Todo ese poder acumulado por los movimientos se movilizaría en orden de batalla tras la derrota electoral del Partido
Popular el 14 de marzo de 2004 y la investidura de José Luis Rodríguez Zapatero. Los neocon harían la oposición política
por su cuenta y riesgo. Como relata el exdirector del diario AbcJosé Antonio Zarzalejos en su libro La destitución: “Rouco
tenía claro en marzo de 2004 que Mariano Rajoy era un hombre débil y poco consistente y que, en su responsabilidad de
jerarca del catolicismo, consustancial con España, no le quedaba más remedio que alzarse en valedor de determinadas
esencias cuya defensa encomendó a Jiménez Losantos y a la movilización de los discípulos de Kiko Argüello, que fueron
los que organizaron y engrosaron las manifestaciones en las que el PP fue simple comparsa”. Esa oposición neocon al
PSOE se inició con una manifestación en Madrid en junio de 2005, a favor de la familia cristiana, a la que asistieron 18
obispos; se prolongó en noviembre de ese mismo año con otra manifestación, por la libertad de enseñanza, a la que
asistieron 12 obispos; siguió en julio de 2006 con la visita de Benedicto XVI a Valencia (en cuyos discursos, el nuevo Papa
intentó, al contrario de lo que esperaban los neocon, cerrar heridas con Zapatero) y se extendió en diciembre de 2007 (a
tres meses de las elecciones generales de marzo de 2008) con una misa-concentración en el centro de Madrid (el Día de
las Familias), decidida por Kiko Argüello, que puso contra las cuerdas al propio Rouco, reticente a la celebración por si
los neocon no lograban llenar las calles de la capital, con esta frase: “Don Antonio, yo le pongo 300.000 kikos en Colón”. Lo
hizo. Al acto asistieron 42 obispos, y se repetiría cada año por la tozudez de Argüello; la traca final de la operación de acoso
y derribo contra los socialistas sería la Jornada Mundial de la Juventud, en el mes de agosto de 2011, tres meses antes de
la convocatoria electoral, un evento organizado por dos miembros del Opus: Yago de la Cierva —sobrino de la secretaria de
Rouco— y Javier Cremades. En noviembre de 2011 el PP ganaba por fin las elecciones y los movimientos se replegaban a
sus cuarteles de invierno (en forma de plataformas de Internet), incapaces de aplicar a Rajoy el castigo al que habían
sometido a Zapatero, pero disgustados por algunas decisiones del presidente, como el mantenimiento del matrimonio gay o
la ley de interrupción voluntaria del embarazo, lo que hace prever unas relaciones delicadas en el futuro. Algunos neocon ya
sugieren el posible nacimiento de un partido católico como alternativa al PP.
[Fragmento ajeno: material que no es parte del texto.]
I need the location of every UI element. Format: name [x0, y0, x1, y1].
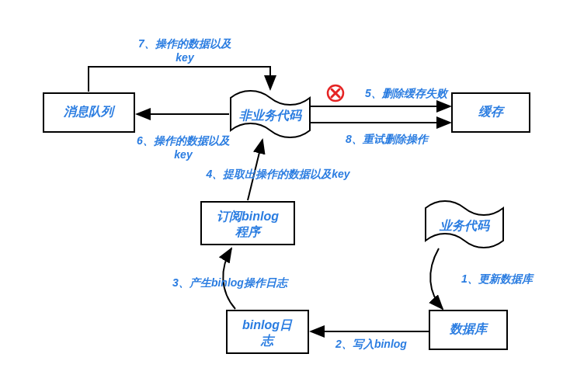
edge-7: 7、操作的数据以及 key	[89, 37, 270, 92]
subscribe-binlog-label-2: 程序	[235, 224, 262, 238]
node-subscribe-binlog: 订阅binlog 程序	[201, 202, 294, 245]
edge-6-label-1: 6、操作的数据以及	[137, 134, 230, 147]
database-label: 数据库	[449, 322, 489, 335]
node-database: 数据库	[429, 310, 507, 349]
subscribe-binlog-label-1: 订阅binlog	[217, 210, 279, 223]
message-queue-label: 消息队列	[63, 105, 116, 118]
binlog-log-label-1: binlog日	[242, 318, 293, 331]
edge-2-label: 2、写入binlog	[335, 338, 407, 350]
cache-label: 缓存	[478, 105, 506, 118]
edge-4: 4、提取出操作的数据以及key	[205, 140, 350, 200]
node-non-business-code: 非业务代码	[231, 91, 310, 137]
edge-5-label: 5、删除缓存失败	[365, 87, 449, 99]
edge-8-label: 8、重试删除操作	[346, 133, 430, 145]
fail-x-icon	[328, 85, 343, 101]
non-business-code-label: 非业务代码	[239, 109, 303, 122]
node-message-queue: 消息队列	[43, 93, 134, 132]
node-cache: 缓存	[452, 93, 530, 132]
edge-2: 2、写入binlog	[311, 331, 429, 350]
business-code-label: 业务代码	[439, 219, 491, 232]
edge-3-label: 3、产生binlog操作日志	[172, 276, 290, 289]
edge-1-label: 1、更新数据库	[461, 272, 534, 285]
edge-6: 6、操作的数据以及 key	[137, 114, 230, 161]
edge-6-label-2: key	[174, 148, 193, 161]
edge-1: 1、更新数据库	[430, 248, 534, 309]
edge-7-label-1: 7、操作的数据以及	[138, 37, 231, 50]
node-binlog-log: binlog日 志	[227, 310, 308, 353]
edge-3: 3、产生binlog操作日志	[172, 248, 290, 309]
edge-7-label-2: key	[176, 51, 195, 64]
node-business-code: 业务代码	[426, 201, 503, 248]
edge-4-label: 4、提取出操作的数据以及key	[205, 168, 350, 180]
edge-8: 8、重试删除操作	[311, 123, 450, 145]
Tras la inesperada renuncia de Benedicto XVI, nadie entre los neocon es capaz de prever el futuro. Cada movimiento se
enfrenta a sus miserias internas. En la picota, los Legionarios de Cristo, tras lacondena pontificia a su fundador, Marcial
Maciel, la intervención del movimiento y las dudas sobre su viabilidad. Detrás, Comunión y Liberación, salpicada por
asuntos de corrupción política en Italia; tampoco se salva el Camino Neocatecumenal, que tiene abierta la no muy lejana
sucesión de su líder supremo, Kiko Argüello, y permanece bajo la lupa de los gendarmes del Santo Oficio por sus
peculiaridades litúrgicas. El mismo Opus afronta el envejecimiento de sus bases. La sucesión en el trono de Pedro será una
prueba de fuego para todos ellos. Aún no se dan por aludidos.